■ TASK PROMPT: Please write out the entire listing below exactly, excluding its pictures.

——

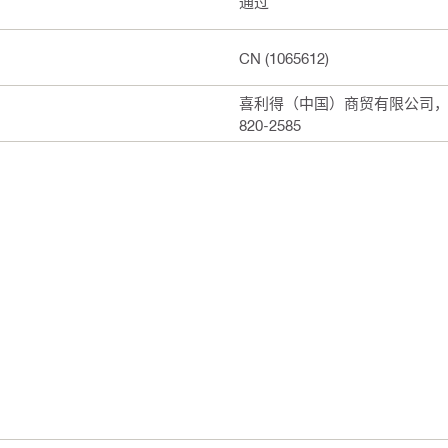
通过
CN (1065612)
喜利得（中国）商贸有限公司，上海
820-2585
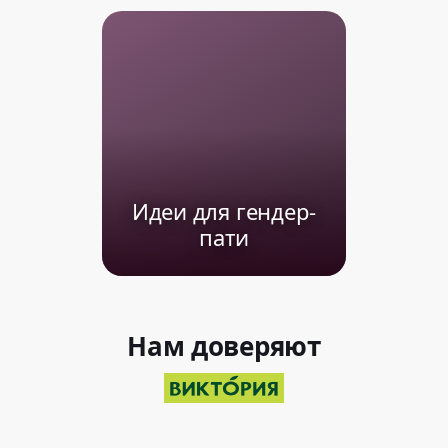
Идеи для гендер-
пати
Нам доверяют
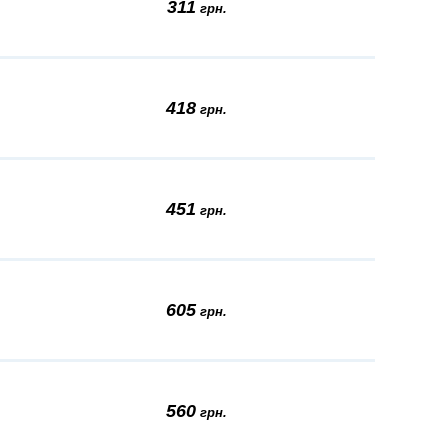
311
грн.
418
грн.
451
грн.
605
грн.
560
грн.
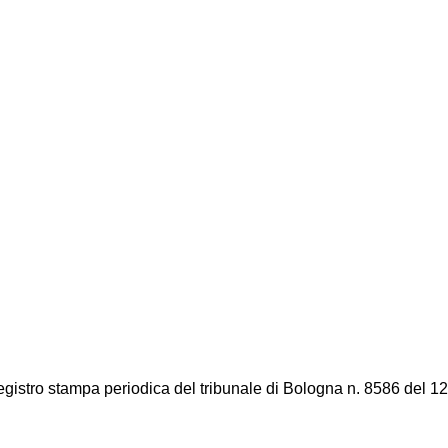
registro stampa periodica del tribunale di Bologna n. 8586 del 12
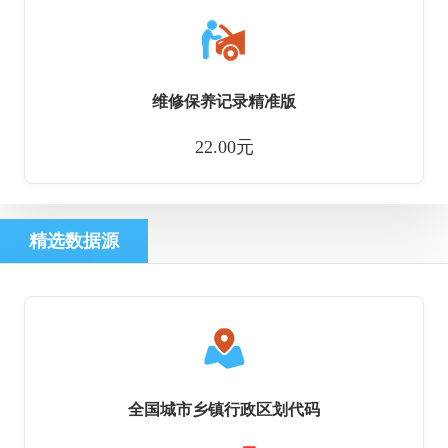
维修保养记录精准版
22.00元
精选数据源
全国城市乡镇行政区划代码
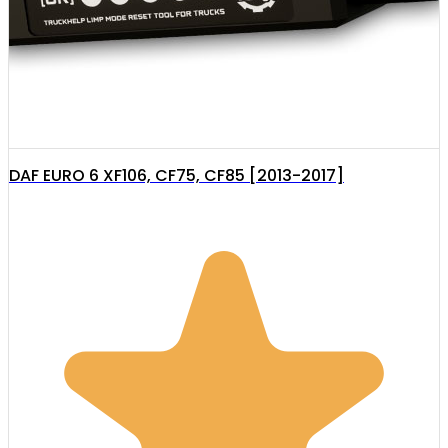
DAF EURO 6 XF106, CF75, CF85 [2013-2017]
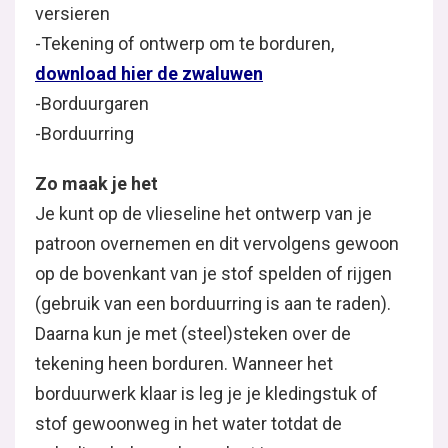
Zo maak je het
Je kunt op de vlieseline het ontwerp van je patroon
gewoon op de bovenkant van je stof spelden of rijge
aan te raden). Daarna kun je met (steel)steken over
Wanneer het borduurwerk klaar is leg je je kledings
water totdat de soluvlies helemaal opgelost is.
Groetjes,
Annicke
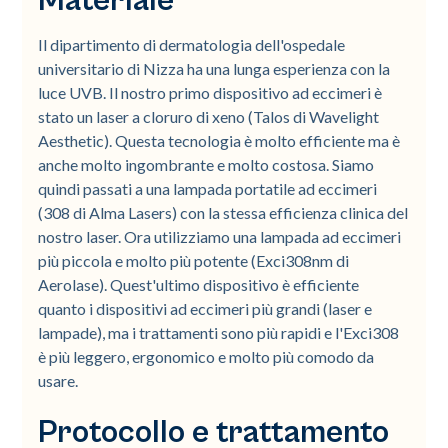
Materiale
Il dipartimento di dermatologia dell'ospedale
universitario di Nizza ha una lunga esperienza con la
luce UVB. Il nostro primo dispositivo ad eccimeri è
stato un laser a cloruro di xeno (Talos di Wavelight
Aesthetic). Questa tecnologia è molto efficiente ma è
anche molto ingombrante e molto costosa. Siamo
quindi passati a una lampada portatile ad eccimeri
(308 di Alma Lasers) con la stessa efficienza clinica del
nostro laser. Ora utilizziamo una lampada ad eccimeri
più piccola e molto più potente (Exci308nm di
Aerolase). Quest'ultimo dispositivo è efficiente
quanto i dispositivi ad eccimeri più grandi (laser e
lampade), ma i trattamenti sono più rapidi e l'Exci308
è più leggero, ergonomico e molto più comodo da
usare.
Protocollo e trattamento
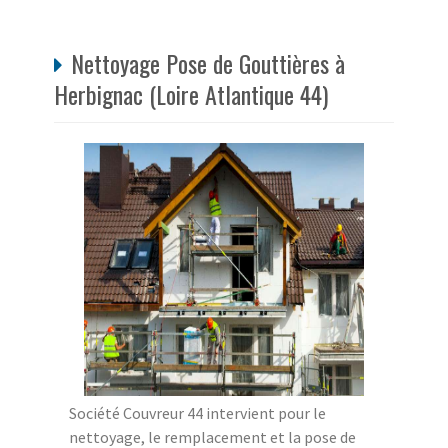
Nettoyage Pose de Gouttières à
Herbignac (Loire Atlantique 44)
Société Couvreur 44 intervient pour le
nettoyage, le remplacement et la pose de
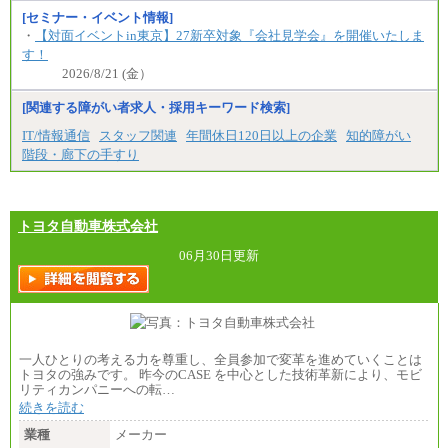
[セミナー・イベント情報]
・
【対面イベントin東京】27新卒対象『会社見学会』を開催いたしま
す！
2026/8/21 (金）
[関連する障がい者求人・採用キーワード検索]
IT/情報通信
スタッフ関連
年間休日120日以上の企業
知的障がい
階段・廊下の手すり
トヨタ自動車株式会社
06月30日更新
一人ひとりの考える力を尊重し、全員参加で変革を進めていくことは
トヨタの強みです。 昨今のCASE を中心とした技術革新により、モビ
リティカンパニーへの転…
続きを読む
業種
メーカー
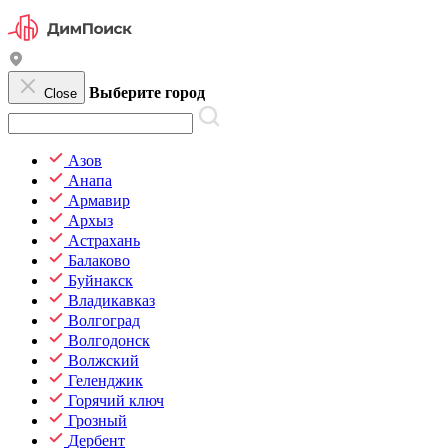
Выберите город
Close
Азов
Анапа
Армавир
Архыз
Астрахань
Балаково
Буйнакск
Владикавказ
Волгоград
Волгодонск
Волжский
Геленджик
Горячий ключ
Грозный
Дербент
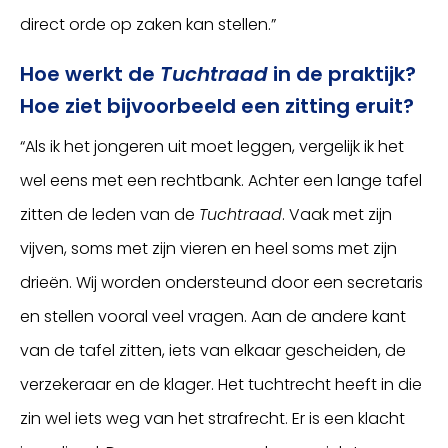
direct orde op zaken kan stellen.”
Hoe werkt de
Tuchtraad
in de praktijk?
Hoe ziet bijvoorbeeld een zitting eruit?
“Als ik het jongeren uit moet leggen, vergelijk ik het
wel eens met een rechtbank. Achter een lange tafel
zitten de leden van de
Tuchtraad
. Vaak met zijn
vijven, soms met zijn vieren en heel soms met zijn
drieën. Wij worden ondersteund door een secretaris
en stellen vooral veel vragen. Aan de andere kant
van de tafel zitten, iets van elkaar gescheiden, de
verzekeraar en de klager. Het tuchtrecht heeft in die
zin wel iets weg van het strafrecht. Er is een klacht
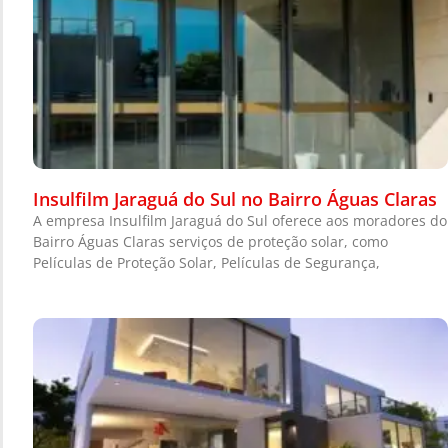
Insulfilm Jaraguá do Sul no Bairro Águas Claras
A empresa Insulfilm Jaraguá do Sul oferece aos moradores do
Bairro Águas Claras serviços de proteção solar, como
Películas de Proteção Solar, Películas de Segurança,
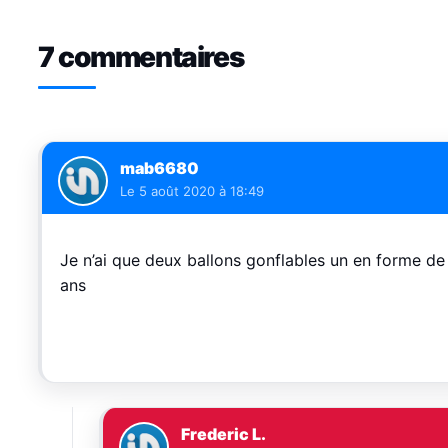
7 commentaires
mab6680
Le
5 août 2020 à 18:49
Je n’ai que deux ballons gonflables un en forme de 
ans
Frederic L.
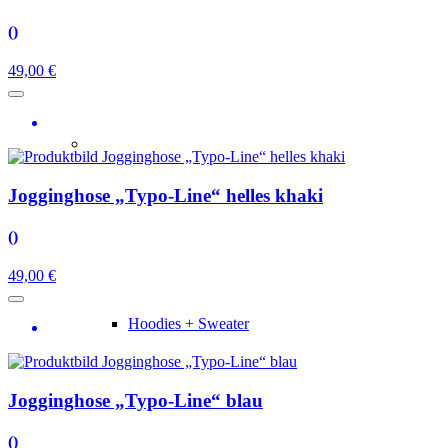
()
49,00 €
Jogginghose „Typo-Line“ helles khaki
()
49,00 €
Hoodies + Sweater
Jogginghose „Typo-Line“ blau
()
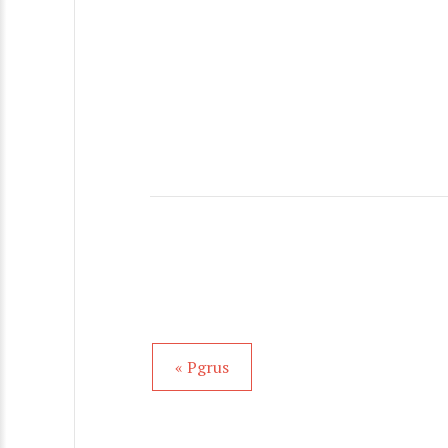
« Pgrus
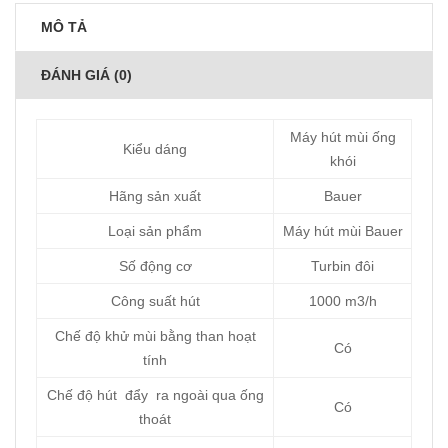
MÔ TẢ
ĐÁNH GIÁ (0)
Máy hút mùi ống
Kiểu dáng
khói
Hãng sản xuất
Bauer
Loại sản phẩm
Máy hút mùi Bauer
Số động cơ
Turbin đôi
Công suất hút
1000 m3/h
Chế độ khử mùi bằng than hoạt
Có
tính
Chế độ hút đẩy ra ngoài qua ống
Có
thoát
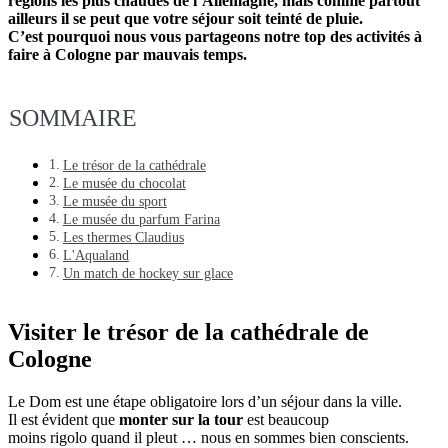
régions les plus chaudes de l’Allemagne, mais comme partout
ailleurs il se peut que votre séjour soit teinté de pluie.
C’est pourquoi nous vous partageons notre top des activités à
faire à Cologne par mauvais
temps.
SOMMAIRE
Le trésor de la cathédrale
Le musée du chocolat
Le musée du sport
Le musée du parfum Farina
Les thermes Claudius
L'Aqualand
Un match de hockey sur glace
Visiter le trésor de la cathédrale de
Cologne
Le Dom est une étape obligatoire lors d’un séjour dans la ville.
Il est évident que
monter sur la tour
est beaucoup
moins rigolo quand il pleut … nous en sommes bien conscients.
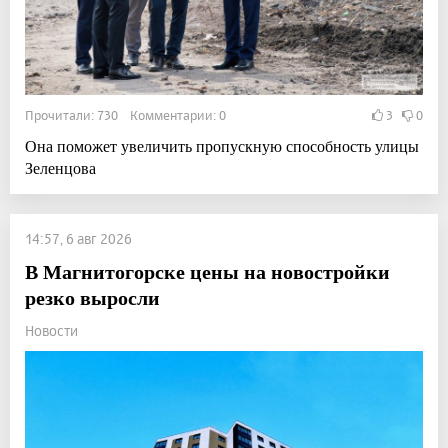
Прочитали: 730 Комментарии: 0
3
0
Она поможет увеличить пропускную способность улицы
Зеленцова
14:57, 6 авг 2026
В Магнитогорске цены на новостройки
резко выросли
Новости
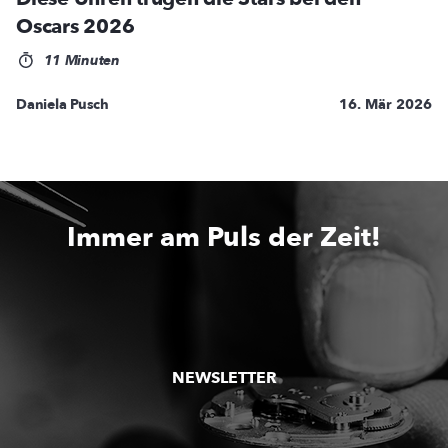
Oscars 2026
11 Minuten
Daniela Pusch
16. Mär 2026
Immer am Puls der Zeit!
NEWSLETTER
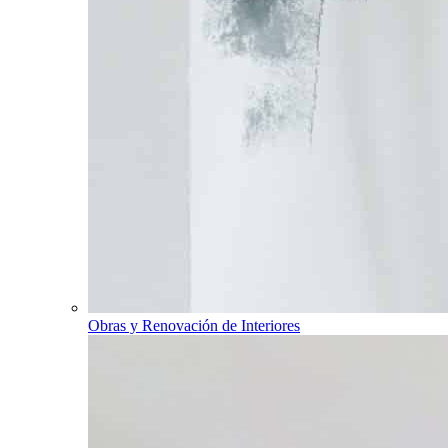
Obras y Renovación de Interiores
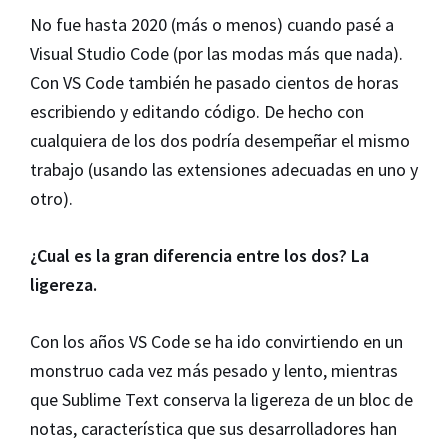
No fue hasta 2020 (más o menos) cuando pasé a
Visual Studio Code (por las modas más que nada).
Con VS Code también he pasado cientos de horas
escribiendo y editando código. De hecho con
cualquiera de los dos podría desempeñar el mismo
trabajo (usando las extensiones adecuadas en uno y
otro).
¿Cual es la gran diferencia entre los dos? La
ligereza.
Con los años VS Code se ha ido convirtiendo en un
monstruo cada vez más pesado y lento, mientras
que Sublime Text conserva la ligereza de un bloc de
notas, característica que sus desarrolladores han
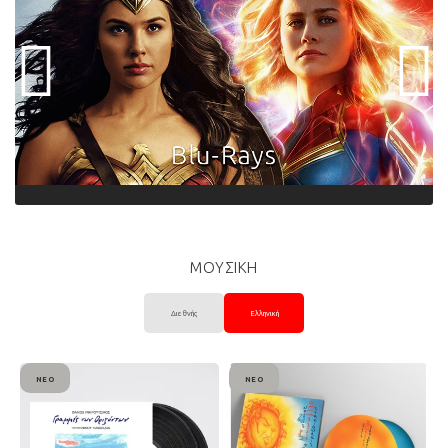
ΜΟΥΣΙΚΗ
Διεθνής
Ελληνική
ΝΈΟ
ΝΈΟ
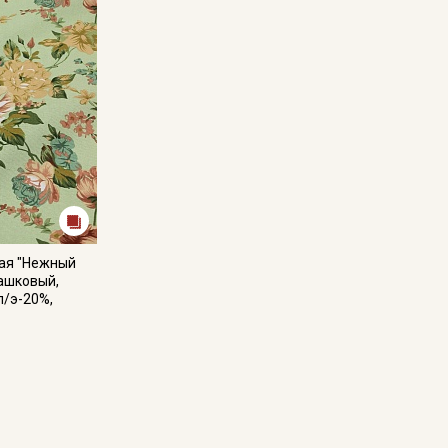
ная "Нежный
ашковый,
п/э-20%,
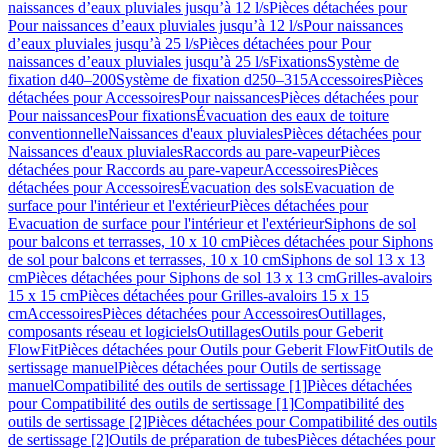
naissances d’eaux pluviales jusqu’à 12 l/s
Pièces détachées pour
Pour naissances d’eaux pluviales jusqu’à 12 l/s
Pour naissances
d’eaux pluviales jusqu’à 25 l/s
Pièces détachées pour Pour
naissances d’eaux pluviales jusqu’à 25 l/s
Fixations
Système de
fixation d40–200
Système de fixation d250–315
Accessoires
Pièces
détachées pour Accessoires
Pour naissances
Pièces détachées pour
Pour naissances
Pour fixations
Évacuation des eaux de toiture
conventionnelle
Naissances d'eaux pluviales
Pièces détachées pour
Naissances d'eaux pluviales
Raccords au pare-vapeur
Pièces
détachées pour Raccords au pare-vapeur
Accessoires
Pièces
détachées pour Accessoires
Évacuation des sols
Evacuation de
surface pour l'intérieur et l'extérieur
Pièces détachées pour
Evacuation de surface pour l'intérieur et l'extérieur
Siphons de sol
pour balcons et terrasses, 10 x 10 cm
Pièces détachées pour Siphons
de sol pour balcons et terrasses, 10 x 10 cm
Siphons de sol 13 x 13
cm
Pièces détachées pour Siphons de sol 13 x 13 cm
Grilles-avaloirs
15 x 15 cm
Pièces détachées pour Grilles-avaloirs 15 x 15
cm
Accessoires
Pièces détachées pour Accessoires
Outillages,
composants réseau et logiciels
Outillages
Outils pour Geberit
FlowFit
Pièces détachées pour Outils pour Geberit FlowFit
Outils de
sertissage manuel
Pièces détachées pour Outils de sertissage
manuel
Compatibilité des outils de sertissage [1]
Pièces détachées
pour Compatibilité des outils de sertissage [1]
Compatibilité des
outils de sertissage [2]
Pièces détachées pour Compatibilité des outils
de sertissage [2]
Outils de préparation de tubes
Pièces détachées pour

——

■ SOLUTION TO THE EXERCISE:
通过
CN (1065612)
喜利得（中国）商贸有限公司，上海
820-2585
Идеи для гендер-
пати
Нам доверяют
311
грн.
418
грн.
451
грн.
605
грн.
560
грн.
registro stampa periodica del tribunale di Bologna n. 8586 del 12
维修保养记录精准版
22.00元
精选数据源
全国城市乡镇行政区划代码
DAF EURO 6 XF106, CF75, CF85 [2013-2017]
Zo maak je het
Je kunt op de vlieseline het ontwerp van je patroon
gewoon op de bovenkant van je stof spelden of rijge
aan te raden). Daarna kun je met (steel)steken over
Wanneer het borduurwerk klaar is leg je je kledings
water totdat de soluvlies helemaal opgelost is.
Groetjes,
Annicke
Materiale
Il dipartimento di dermatologia dell'ospedale
universitario di Nizza ha una lunga esperienza con la
luce UVB. Il nostro primo dispositivo ad eccimeri è
stato un laser a cloruro di xeno (Talos di Wavelight
Aesthetic). Questa tecnologia è molto efficiente ma è
anche molto ingombrante e molto costosa. Siamo
quindi passati a una lampada portatile ad eccimeri
(308 di Alma Lasers) con la stessa efficienza clinica del
nostro laser. Ora utilizziamo una lampada ad eccimeri
più piccola e molto più potente (Exci308nm di
Aerolase). Quest'ultimo dispositivo è efficiente
quanto i dispositivi ad eccimeri più grandi (laser e
lampade), ma i trattamenti sono più rapidi e l'Exci308
è più leggero, ergonomico e molto più comodo da
usare.
Protocollo e trattamento
Nettoyage Pose de Gouttières à
Herbignac (Loire Atlantique 44)
Société Couvreur 44 intervient pour le
nettoyage, le remplacement et la pose de
[セミナー・イベント情報]
・
【対面イベントin東京】27新卒対象『会社見学会』を開催いたしま
す！
2026/8/21 (金）
[関連する障がい者求人・採用キーワード検索]
IT/情報通信
スタッフ関連
年間休日120日以上の企業
知的障がい
階段・廊下の手すり
トヨタ自動車株式会社
06月30日更新
一人ひとりの考える力を尊重し、全員参加で変革を進めていくことは
トヨタの強みです。 昨今のCASE を中心とした技術革新により、モビ
リティカンパニーへの転…
続きを読む
業種
メーカー
Выберите город
Close
Азов
Анапа
Армавир
Архыз
Астрахань
Балаково
Буйнакск
Владикавказ
Волгоград
Волгодонск
Волжский
Геленджик
Горячий ключ
Грозный
Дербент
direct orde op zaken kan stellen.”
Hoe werkt de
Tuchtraad
in de praktijk?
Hoe ziet bijvoorbeeld een zitting eruit?
“Als ik het jongeren uit moet leggen, vergelijk ik het
wel eens met een rechtbank. Achter een lange tafel
zitten de leden van de
Tuchtraad
. Vaak met zijn
vijven, soms met zijn vieren en heel soms met zijn
drieën. Wij worden ondersteund door een secretaris
en stellen vooral veel vragen. Aan de andere kant
van de tafel zitten, iets van elkaar gescheiden, de
verzekeraar en de klager. Het tuchtrecht heeft in die
zin wel iets weg van het strafrecht. Er is een klacht
Insulfilm Jaraguá do Sul no Bairro Águas Claras
A empresa Insulfilm Jaraguá do Sul oferece aos moradores do
Bairro Águas Claras serviços de proteção solar, como
Películas de Proteção Solar, Películas de Segurança,
7 commentaires
mab6680
Le
5 août 2020 à 18:49
Je n’ai que deux ballons gonflables un en forme de 
ans
Frederic L.
()
49,00 €
Jogginghose „Typo-Line“ helles khaki
()
49,00 €
Hoodies + Sweater
Jogginghose „Typo-Line“ blau
()
« Pgrus
MÔ TẢ
ĐÁNH GIÁ (0)
Máy hút mùi ống
Kiểu dáng
khói
Hãng sản xuất
Bauer
Loại sản phẩm
Máy hút mùi Bauer
Số động cơ
Turbin đôi
Công suất hút
1000 m3/h
Chế độ khử mùi bằng than hoạt
Có
tính
Chế độ hút đẩy ra ngoài qua ống
Có
thoát
régions les plus chaudes de l’Allemagne, mais comme partout
ailleurs il se peut que votre séjour soit teinté de pluie.
C’est pourquoi nous vous partageons notre top des activités à
faire à Cologne par mauvais
temps.
SOMMAIRE
Le trésor de la cathédrale
Le musée du chocolat
Le musée du sport
Le musée du parfum Farina
Les thermes Claudius
L'Aqualand
Un match de hockey sur glace
Visiter le trésor de la cathédrale de
Cologne
Le Dom est une étape obligatoire lors d’un séjour dans la ville.
Il est évident que
monter sur la tour
est beaucoup
moins rigolo quand il pleut … nous en sommes bien conscients.
Прочитали: 730 Комментарии: 0
3
0
Она поможет увеличить пропускную способность улицы
Зеленцова
14:57, 6 авг 2026
В Магнитогорске цены на новостройки
резко выросли
Новости
Oscars 2026
11 Minuten
Daniela Pusch
16. Mär 2026
Immer am Puls der Zeit!
NEWSLETTER
Obras y Renovación de Interiores
No fue hasta 2020 (más o menos) cuando pasé a
Visual Studio Code (por las modas más que nada).
Con VS Code también he pasado cientos de horas
escribiendo y editando código. De hecho con
cualquiera de los dos podría desempeñar el mismo
trabajo (usando las extensiones adecuadas en uno y
otro).
¿Cual es la gran diferencia entre los dos? La
ligereza.
Con los años VS Code se ha ido convirtiendo en un
monstruo cada vez más pesado y lento, mientras
que Sublime Text conserva la ligereza de un bloc de
notas, característica que sus desarrolladores han
ΜΟΥΣΙΚΗ
Διεθνής
Ελληνική
ΝΈΟ
ΝΈΟ
ная "Нежный
ашковый,
п/э-20%,
naissances d’eaux pluviales jusqu’à 12 l/s
Pièces détachées pour
Pour naissances d’eaux pluviales jusqu’à 12 l/s
Pour naissances
d’eaux pluviales jusqu’à 25 l/s
Pièces détachées pour Pour
naissances d’eaux pluviales jusqu’à 25 l/s
Fixations
Système de
fixation d40–200
Système de fixation d250–315
Accessoires
Pièces
détachées pour Accessoires
Pour naissances
Pièces détachées pour
Pour naissances
Pour fixations
Évacuation des eaux de toiture
conventionnelle
Naissances d'eaux pluviales
Pièces détachées pour
Naissances d'eaux pluviales
Raccords au pare-vapeur
Pièces
détachées pour Raccords au pare-vapeur
Accessoires
Pièces
détachées pour Accessoires
Évacuation des sols
Evacuation de
surface pour l'intérieur et l'extérieur
Pièces détachées pour
Evacuation de surface pour l'intérieur et l'extérieur
Siphons de sol
pour balcons et terrasses, 10 x 10 cm
Pièces détachées pour Siphons
de sol pour balcons et terrasses, 10 x 10 cm
Siphons de sol 13 x 13
cm
Pièces détachées pour Siphons de sol 13 x 13 cm
Grilles-avaloirs
15 x 15 cm
Pièces détachées pour Grilles-avaloirs 15 x 15
cm
Accessoires
Pièces détachées pour Accessoires
Outillages,
composants réseau et logiciels
Outillages
Outils pour Geberit
FlowFit
Pièces détachées pour Outils pour Geberit FlowFit
Outils de
sertissage manuel
Pièces détachées pour Outils de sertissage
manuel
Compatibilité des outils de sertissage [1]
Pièces détachées
pour Compatibilité des outils de sertissage [1]
Compatibilité des
outils de sertissage [2]
Pièces détachées pour Compatibilité des outils
de sertissage [2]
Outils de préparation de tubes
Pièces détachées pour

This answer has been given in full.